TASK INSTRUCTIONS ::
In the listing that follows, count the lines holding the word "Palestinians" and report only that number.

MATERIALS PROVIDED ::
------
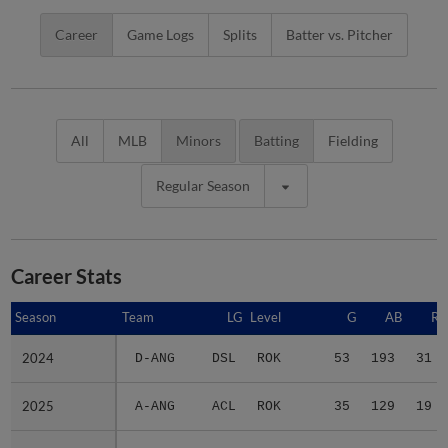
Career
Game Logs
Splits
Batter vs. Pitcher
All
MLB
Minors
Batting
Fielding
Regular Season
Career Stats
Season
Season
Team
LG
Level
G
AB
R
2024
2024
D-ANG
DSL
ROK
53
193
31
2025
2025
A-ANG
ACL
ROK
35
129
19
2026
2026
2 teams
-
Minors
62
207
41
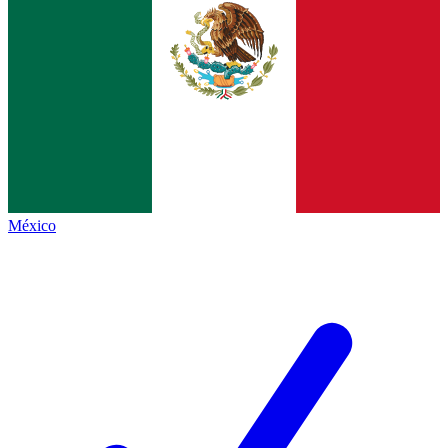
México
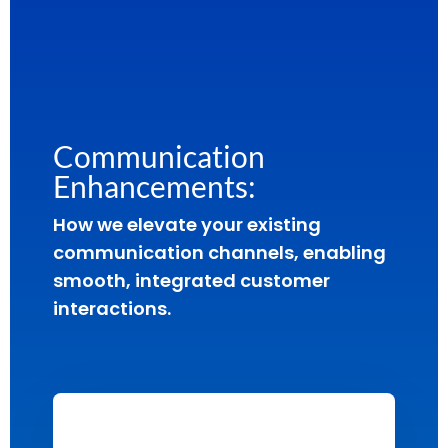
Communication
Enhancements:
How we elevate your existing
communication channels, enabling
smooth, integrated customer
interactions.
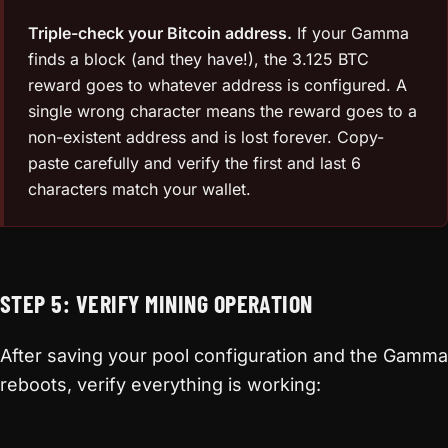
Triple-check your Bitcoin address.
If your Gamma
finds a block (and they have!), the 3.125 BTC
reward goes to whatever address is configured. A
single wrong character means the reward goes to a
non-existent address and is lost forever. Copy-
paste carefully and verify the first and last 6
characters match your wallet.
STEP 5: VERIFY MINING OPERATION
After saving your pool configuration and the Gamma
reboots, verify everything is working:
------
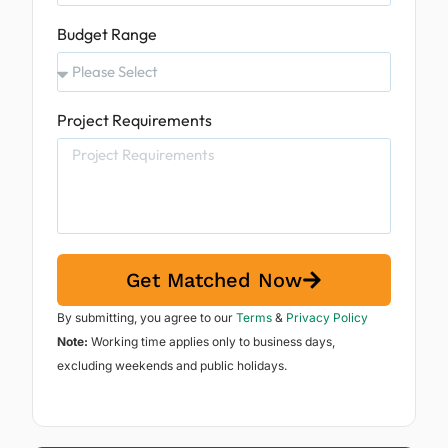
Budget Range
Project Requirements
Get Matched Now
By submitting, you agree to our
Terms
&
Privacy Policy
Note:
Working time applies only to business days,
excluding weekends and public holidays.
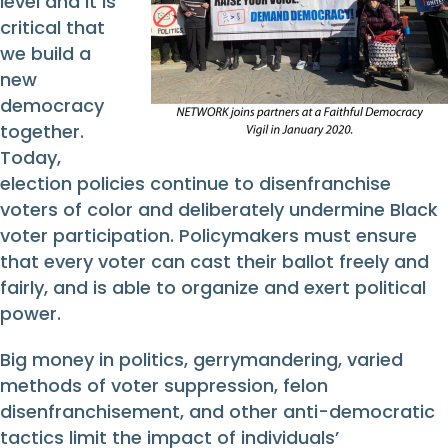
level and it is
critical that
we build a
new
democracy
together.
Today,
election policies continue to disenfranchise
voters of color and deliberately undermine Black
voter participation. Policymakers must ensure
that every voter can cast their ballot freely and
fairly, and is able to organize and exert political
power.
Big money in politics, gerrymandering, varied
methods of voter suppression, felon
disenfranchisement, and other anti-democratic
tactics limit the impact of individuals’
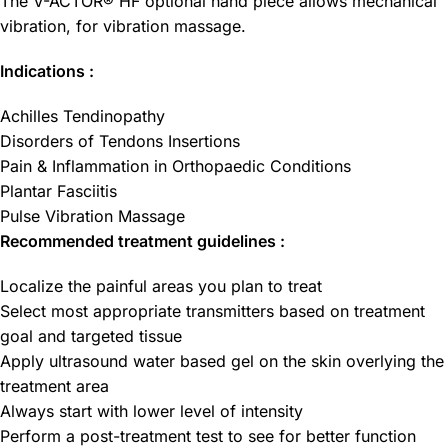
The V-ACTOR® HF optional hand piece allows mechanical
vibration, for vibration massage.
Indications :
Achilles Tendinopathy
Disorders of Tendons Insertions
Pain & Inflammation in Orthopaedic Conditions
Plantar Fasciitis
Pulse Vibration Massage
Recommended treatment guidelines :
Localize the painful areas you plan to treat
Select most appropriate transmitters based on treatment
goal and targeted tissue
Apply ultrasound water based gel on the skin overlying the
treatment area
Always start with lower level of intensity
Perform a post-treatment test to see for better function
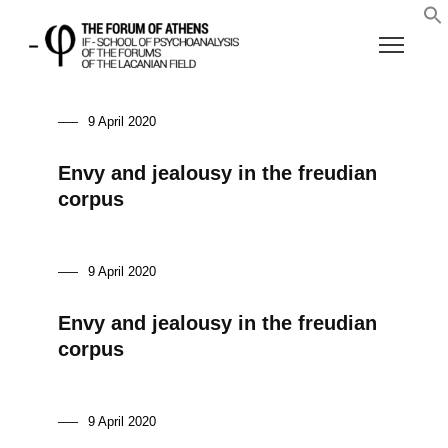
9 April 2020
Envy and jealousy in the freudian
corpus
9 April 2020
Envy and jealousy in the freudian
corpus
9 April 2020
------
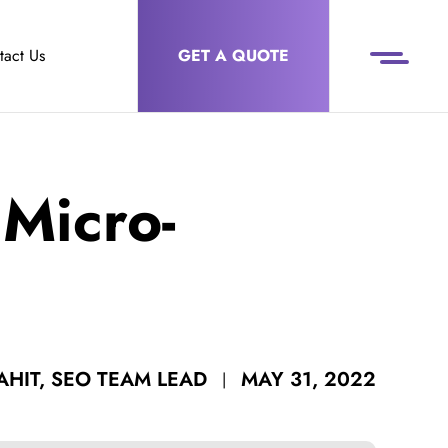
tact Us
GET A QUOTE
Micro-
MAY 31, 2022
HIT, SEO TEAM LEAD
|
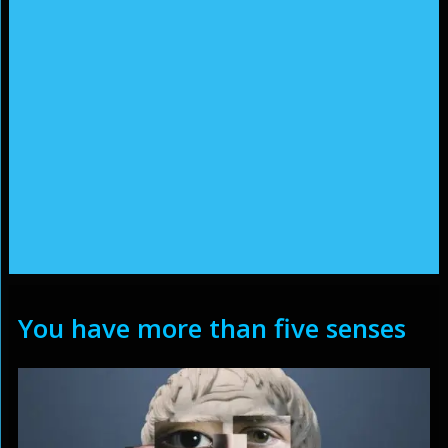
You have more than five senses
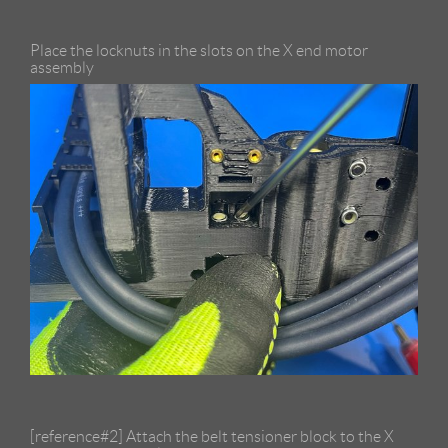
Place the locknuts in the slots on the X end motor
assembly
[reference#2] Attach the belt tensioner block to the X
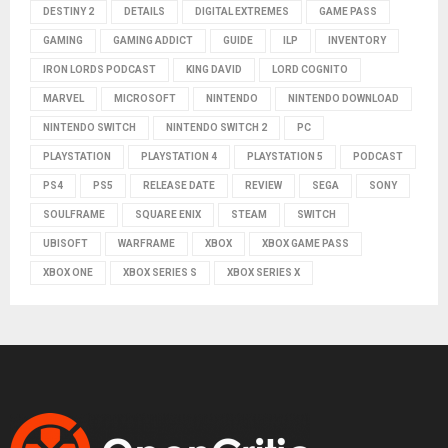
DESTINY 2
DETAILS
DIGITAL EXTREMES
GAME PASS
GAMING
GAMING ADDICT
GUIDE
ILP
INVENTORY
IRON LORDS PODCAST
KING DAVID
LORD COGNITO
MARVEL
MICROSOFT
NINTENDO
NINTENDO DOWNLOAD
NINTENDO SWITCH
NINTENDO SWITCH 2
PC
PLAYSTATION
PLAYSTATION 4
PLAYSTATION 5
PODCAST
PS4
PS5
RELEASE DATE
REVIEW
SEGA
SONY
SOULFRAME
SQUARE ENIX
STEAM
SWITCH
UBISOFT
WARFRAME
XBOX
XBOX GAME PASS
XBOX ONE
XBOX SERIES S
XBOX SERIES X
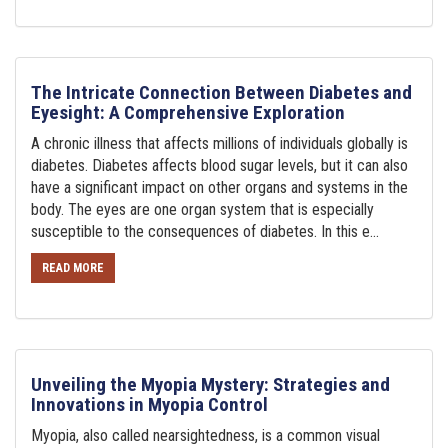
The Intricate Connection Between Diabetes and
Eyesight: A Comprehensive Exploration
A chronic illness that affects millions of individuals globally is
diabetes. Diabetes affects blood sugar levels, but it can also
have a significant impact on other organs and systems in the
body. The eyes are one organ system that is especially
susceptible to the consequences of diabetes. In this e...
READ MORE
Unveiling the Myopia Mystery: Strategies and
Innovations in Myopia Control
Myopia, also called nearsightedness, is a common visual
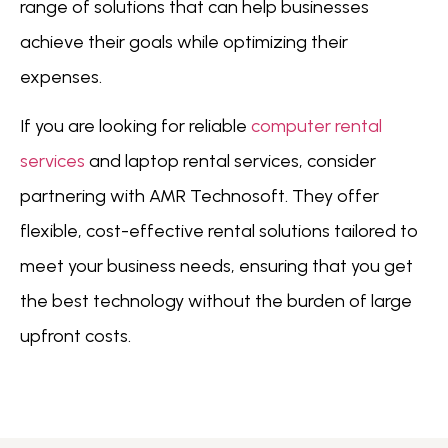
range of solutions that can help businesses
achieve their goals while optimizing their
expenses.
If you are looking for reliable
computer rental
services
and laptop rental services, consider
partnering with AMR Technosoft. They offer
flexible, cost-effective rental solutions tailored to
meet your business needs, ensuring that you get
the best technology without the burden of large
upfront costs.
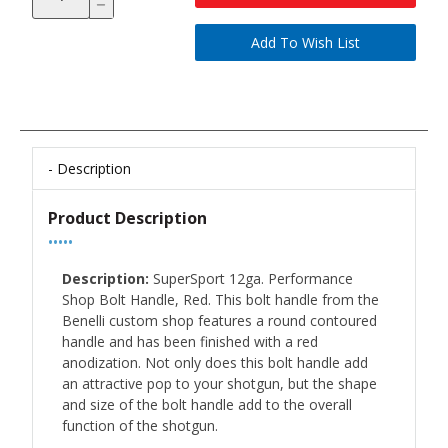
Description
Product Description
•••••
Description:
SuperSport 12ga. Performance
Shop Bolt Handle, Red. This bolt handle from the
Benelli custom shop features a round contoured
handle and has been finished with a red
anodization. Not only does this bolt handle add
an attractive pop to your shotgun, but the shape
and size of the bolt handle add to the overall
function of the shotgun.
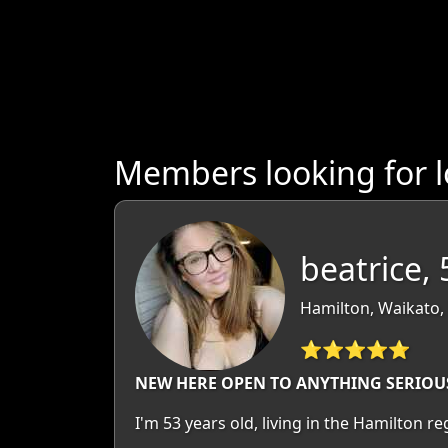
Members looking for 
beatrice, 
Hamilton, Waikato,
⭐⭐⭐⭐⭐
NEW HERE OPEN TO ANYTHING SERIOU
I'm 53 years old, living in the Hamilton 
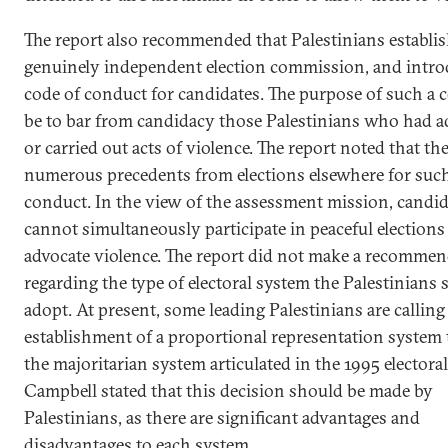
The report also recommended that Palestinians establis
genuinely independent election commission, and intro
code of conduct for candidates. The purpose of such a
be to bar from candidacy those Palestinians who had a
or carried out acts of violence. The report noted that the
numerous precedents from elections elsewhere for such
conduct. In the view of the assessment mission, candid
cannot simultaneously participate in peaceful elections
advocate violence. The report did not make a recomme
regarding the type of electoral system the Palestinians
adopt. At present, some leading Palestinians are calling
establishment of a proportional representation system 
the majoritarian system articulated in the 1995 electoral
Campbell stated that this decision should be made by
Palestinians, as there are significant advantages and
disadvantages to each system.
------
RESPONSE FOR THIS EXERCISE ::
5